EXERCISE GOAL >>
In full and without alteration, print the records below, minus any images.

GIVEN ENTRIES >>
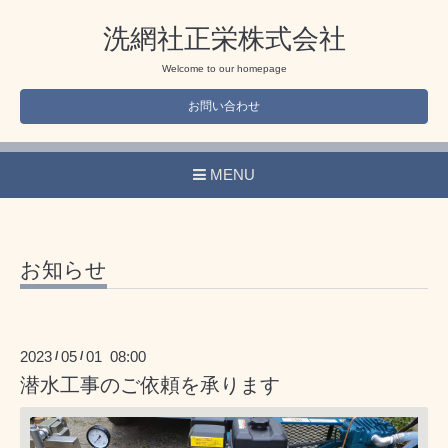
洗網社正栄株式会社
Welcome to our homepage
お問い合わせ
MENU
お知らせ
2023
05
01 08:00
/
/
潜水工事のご依頼を承ります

RESPONSE TO THE EXERCISE >>
洗網社正栄株式会社
Welcome to our homepage
お問い合わせ
MENU
お知らせ
2023
05
01 08:00
/
/
潜水工事のご依頼を承ります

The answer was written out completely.